Finance Minister Michael Noonan is under pressure to explain why he met with US vulture fund officials over Project Eagle, a €1.6bn state property sale which a report says was “seriously deficient”.
The release of a damning Public Accounts Committee dossier paves the way for a full commission of investigation into Nama’s northern property portfolio deal.
Taoiseach Enda Kenny is standing by the finance minister and ruled out calling for his resignation despite the fact Mr Noonan is now involved in three different State inquiries.
The PAC concluded that Nama’s Project Eagle sale was “seriously deficient”, that the Northern property deal did not get value for money, and also involved failures of “corporate governance”.
It concluded the sale of Project Eagle to US fund Cerberus resulted in a recorded loss of £162m (€185.62m), part of €800m in losses from Nama’s Northern loans.
While Project Eagle is the subject of further probes here, in the North and the US, the critical PAC dossier paves the way for a full inquiry to go ahead, as promised by the Government.
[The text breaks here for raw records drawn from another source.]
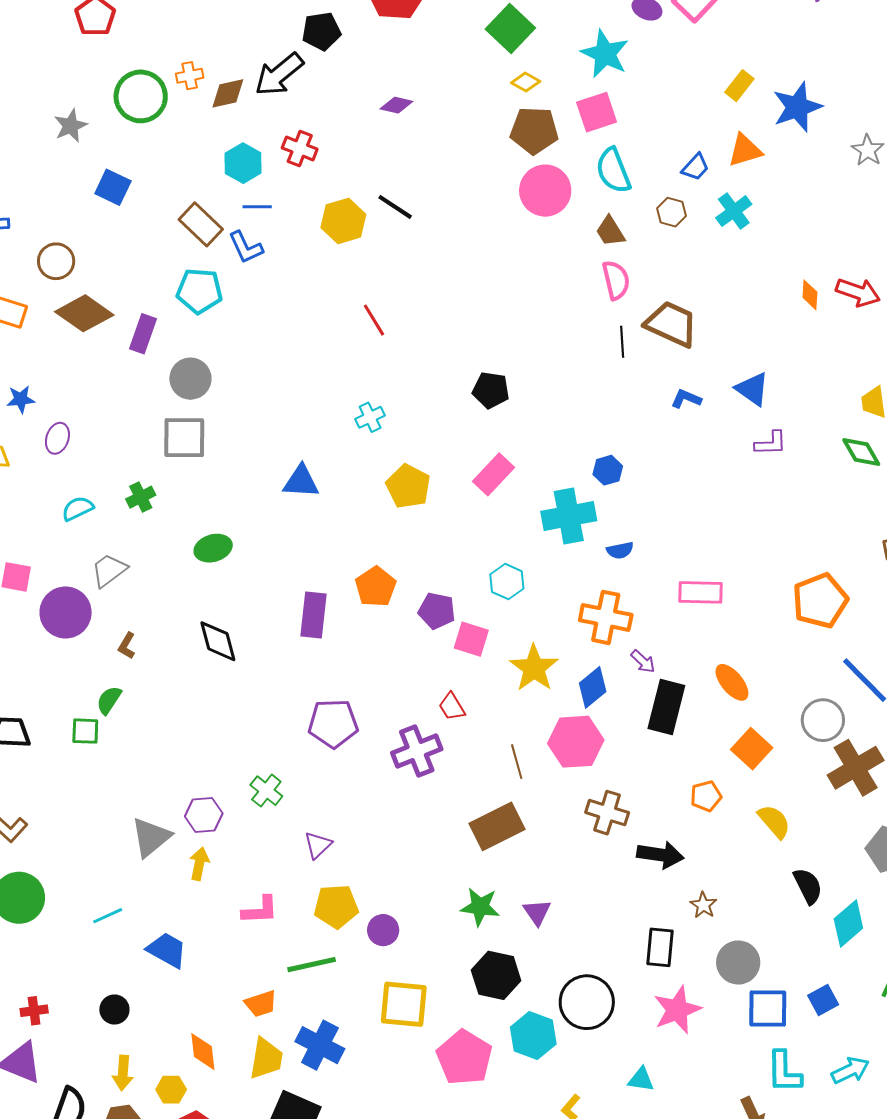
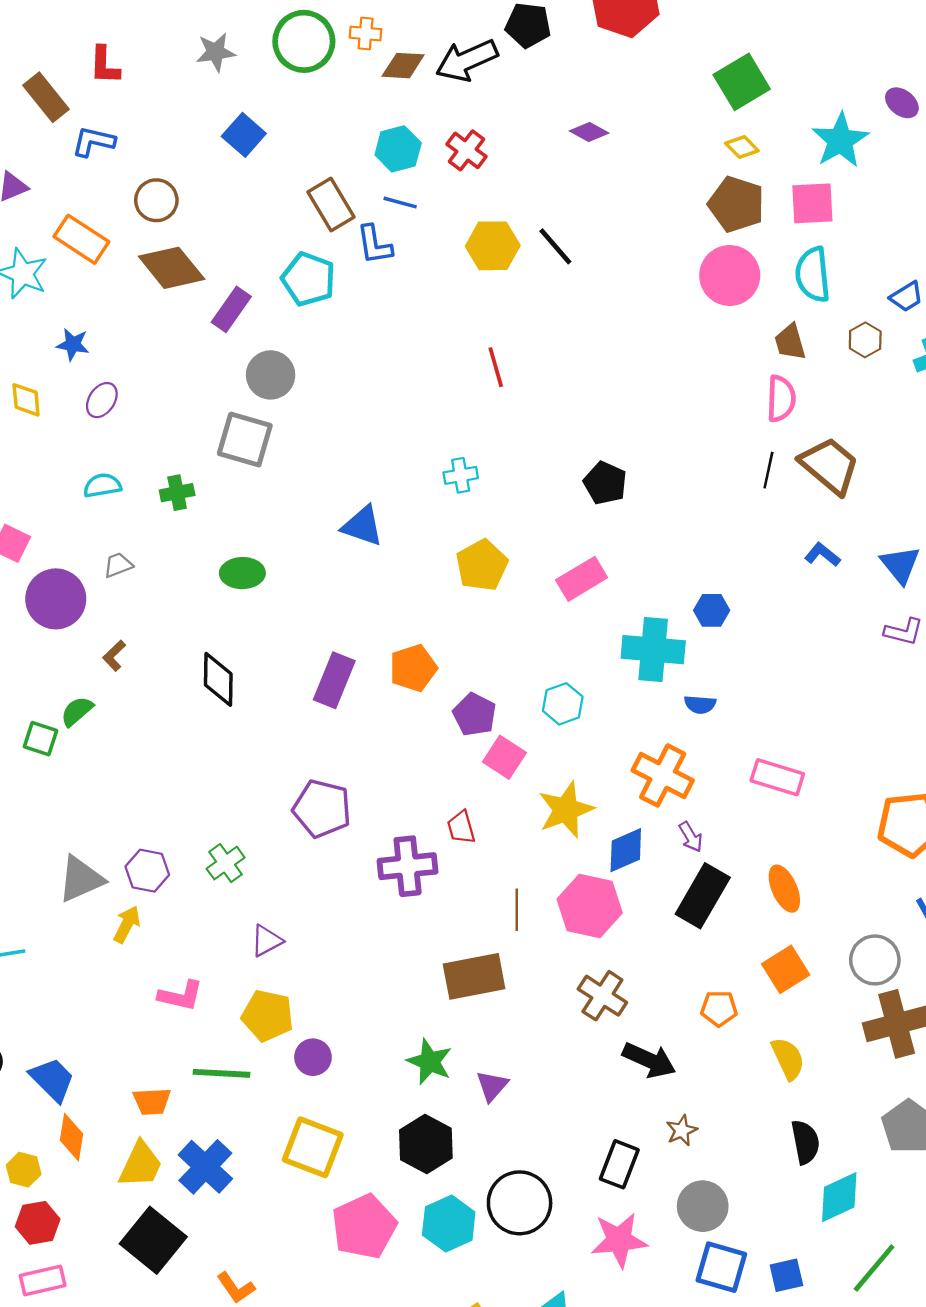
gray trapezoid: (109, 570) -> (118, 565), size x0.7
blue trapezoid: (167, 950) -> (52, 1079), moved

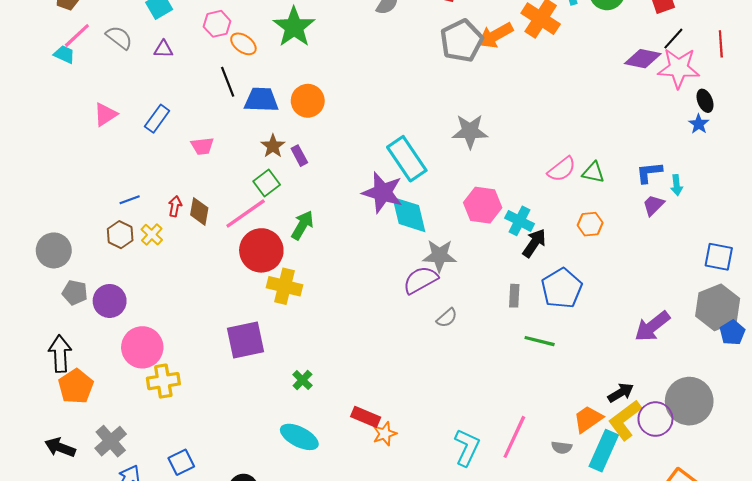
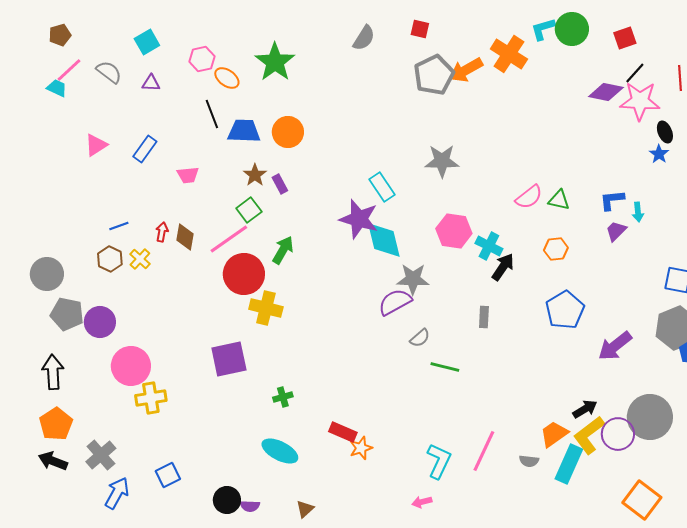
cyan rectangle: (407, 159) -> (382, 187), size x0.7
blue pentagon: (562, 288) -> (565, 310), moved
gray pentagon: (75, 293) -> (67, 314), size x1.4
green line: (540, 341) -> (445, 367), moved
green cross: (302, 380) -> (283, 397), turned 30
orange pentagon: (76, 386) -> (56, 424), moved

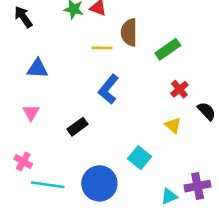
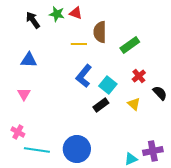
black arrow: (23, 17) -> (33, 20), moved
black rectangle: (77, 127) -> (101, 105), moved
cyan square: (139, 158) -> (108, 85), moved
Mr Noonan must explain why he met Cerberus chiefs 24 hours before the sale bid deadline. Furthermore, he failed to tell PAC hearings of this March 2014 contact, a meeting the PAC concludes was “not procedurally appropriate” and could be seen as beneficial treatment.
Mr Noonan denies this and instead said it was “entirely appropriate” he met the major US fund.
Speaking in Washington DC, Mr Kenny noted that the PAC report was “disputed” by Fine Gael committee members: “Michael Noonan has acted entirely appropriately in this matter.”
Mr Kenny backed Mr Noonan despite him also being implicated in the ‘Grace’ and IBRC inquiries.